This seems like an introductory surface integral task but I have problems solving it nonetheless. I would like to calculate surface integral $$ \iint_S x dS $$ where S is this part of sphere $x^2 + y^2 + z^2 = R^2$ contained in the first octant.

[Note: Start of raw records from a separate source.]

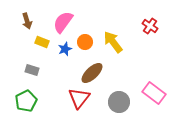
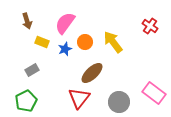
pink semicircle: moved 2 px right, 1 px down
gray rectangle: rotated 48 degrees counterclockwise
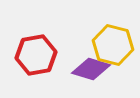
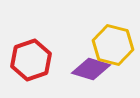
red hexagon: moved 5 px left, 5 px down; rotated 9 degrees counterclockwise
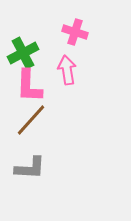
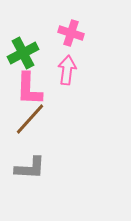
pink cross: moved 4 px left, 1 px down
pink arrow: rotated 16 degrees clockwise
pink L-shape: moved 3 px down
brown line: moved 1 px left, 1 px up
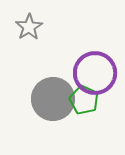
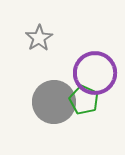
gray star: moved 10 px right, 11 px down
gray circle: moved 1 px right, 3 px down
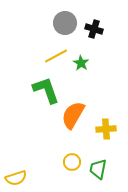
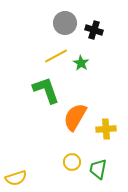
black cross: moved 1 px down
orange semicircle: moved 2 px right, 2 px down
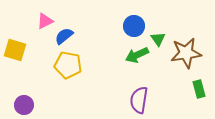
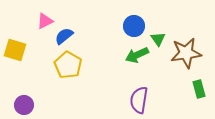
yellow pentagon: rotated 20 degrees clockwise
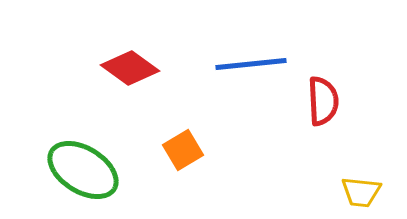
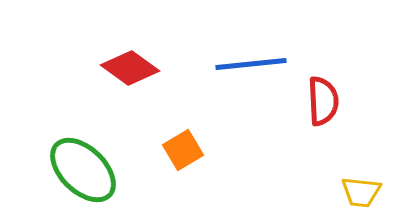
green ellipse: rotated 12 degrees clockwise
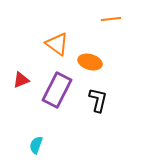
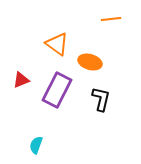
black L-shape: moved 3 px right, 1 px up
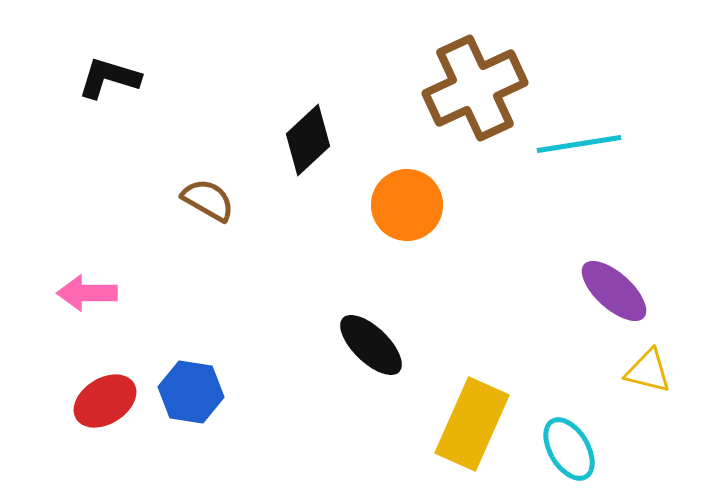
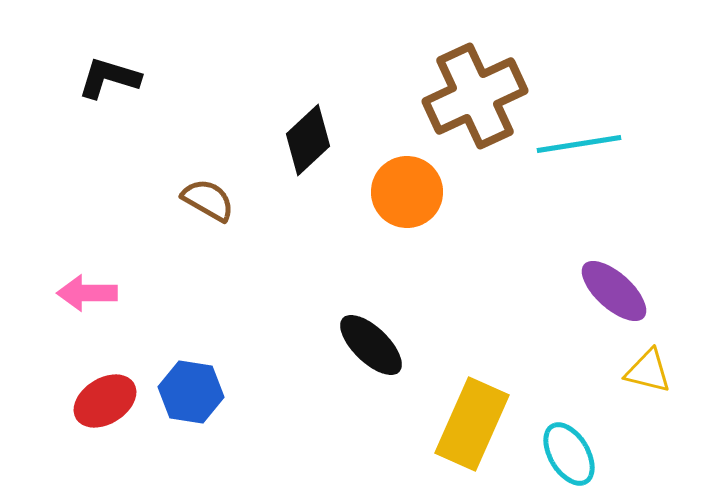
brown cross: moved 8 px down
orange circle: moved 13 px up
cyan ellipse: moved 5 px down
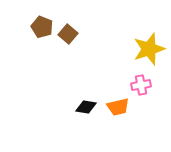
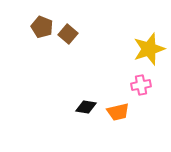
orange trapezoid: moved 5 px down
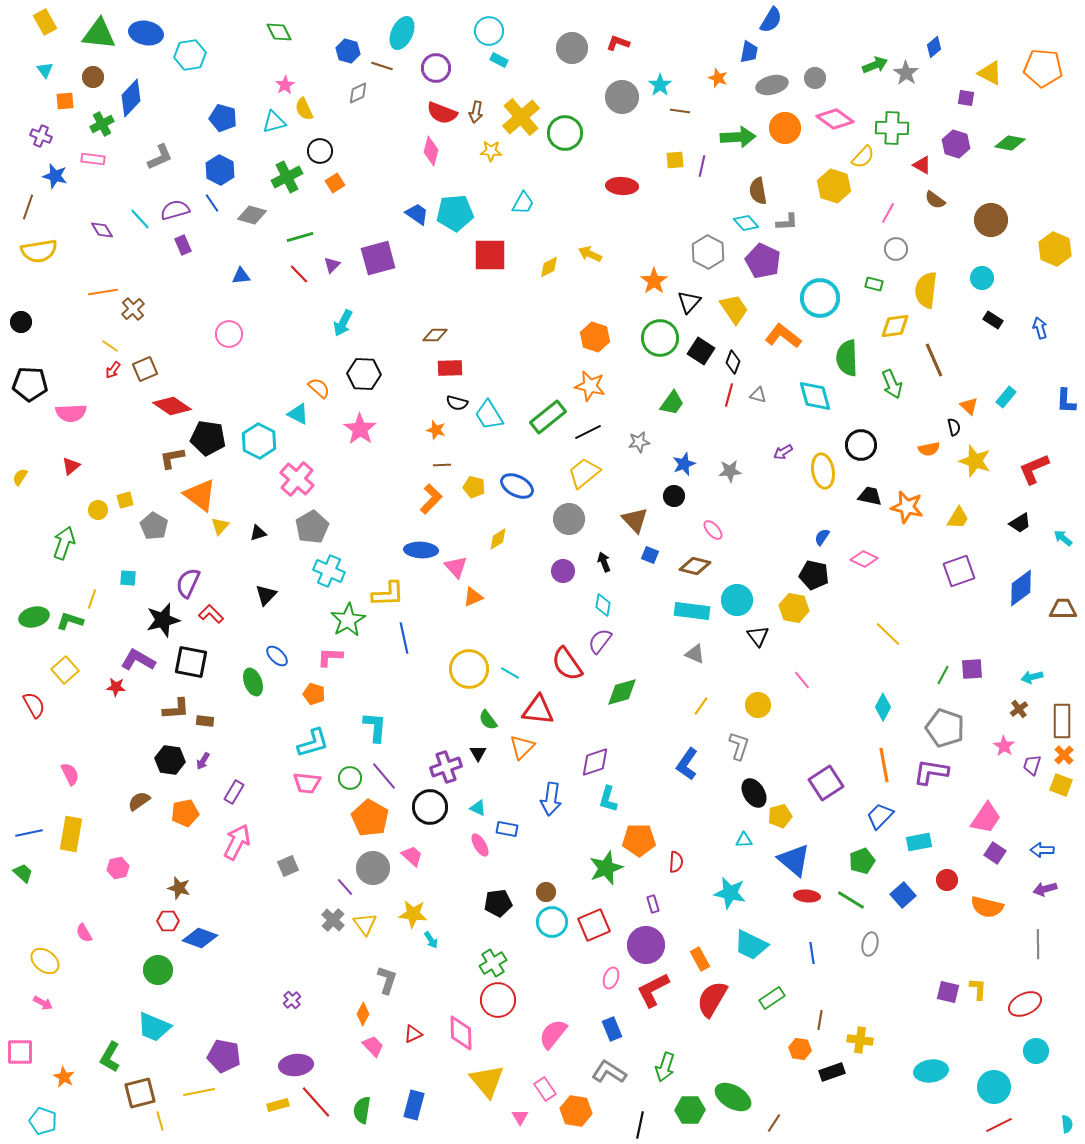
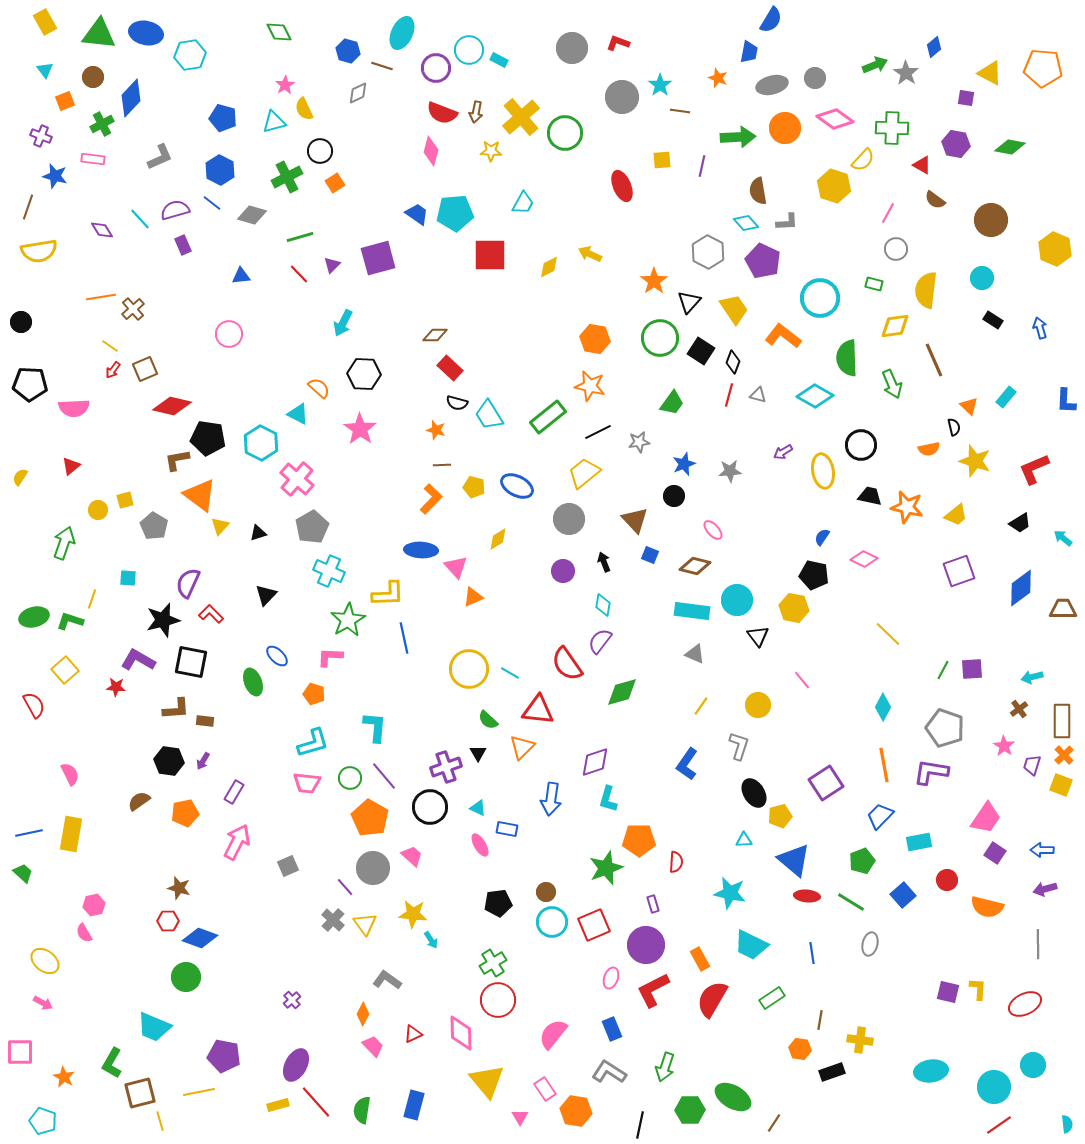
cyan circle at (489, 31): moved 20 px left, 19 px down
orange square at (65, 101): rotated 18 degrees counterclockwise
green diamond at (1010, 143): moved 4 px down
purple hexagon at (956, 144): rotated 8 degrees counterclockwise
yellow semicircle at (863, 157): moved 3 px down
yellow square at (675, 160): moved 13 px left
red ellipse at (622, 186): rotated 64 degrees clockwise
blue line at (212, 203): rotated 18 degrees counterclockwise
orange line at (103, 292): moved 2 px left, 5 px down
orange hexagon at (595, 337): moved 2 px down; rotated 8 degrees counterclockwise
red rectangle at (450, 368): rotated 45 degrees clockwise
cyan diamond at (815, 396): rotated 45 degrees counterclockwise
red diamond at (172, 406): rotated 21 degrees counterclockwise
pink semicircle at (71, 413): moved 3 px right, 5 px up
black line at (588, 432): moved 10 px right
cyan hexagon at (259, 441): moved 2 px right, 2 px down
brown L-shape at (172, 458): moved 5 px right, 2 px down
yellow trapezoid at (958, 518): moved 2 px left, 3 px up; rotated 20 degrees clockwise
green line at (943, 675): moved 5 px up
green semicircle at (488, 720): rotated 10 degrees counterclockwise
black hexagon at (170, 760): moved 1 px left, 1 px down
pink hexagon at (118, 868): moved 24 px left, 37 px down
green line at (851, 900): moved 2 px down
green circle at (158, 970): moved 28 px right, 7 px down
gray L-shape at (387, 980): rotated 72 degrees counterclockwise
cyan circle at (1036, 1051): moved 3 px left, 14 px down
green L-shape at (110, 1057): moved 2 px right, 6 px down
purple ellipse at (296, 1065): rotated 56 degrees counterclockwise
red line at (999, 1125): rotated 8 degrees counterclockwise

The answer should equal to $\frac{\pi R^3}{4}$.
I calculated the dS using known equations and obtained $dS = R^2\cos\psi$. What should I do next?
Surface integral was defined as $$ \iint_{\Sigma}f(x,y,z)dS $$
Is my $f(x,y,z) = x$ and I should just map $x = R \cos \varphi \cos \psi$ with $\varphi \in (0, \frac{\pi}{2})$ and $\phi \in (0,\frac{\pi}{2})$(to match first octant) and then just calculate: $$ \int_0^{\frac{\pi}{2}}d\varphi \int_0^{\frac{\pi}{2}} R \cos \varphi \cos \psi \cdot R^2 \cos \psi d\psi $$ ?
If not, what is the correct solution?
As Yalikesifulei pointed out in the comments, the solution seems correct: $$ \int_0^{\frac{\pi}{2}}d\varphi\int_0^{\frac{\pi}{2}}R\cos\varphi\cos\psi\cdot R^2 \cos \psi d\psi = \\ = R^3 \int_0^{\frac{\pi}{2}}\cos\varphi d\varphi \int_0^{\frac{\pi}{2}} \cos^2\psi d\psi = \\ = R^3 \int_0^{\frac{\pi}{2}} \frac{1+\cos2\psi}{2} d\psi = R^3 \frac{\pi}{4} $$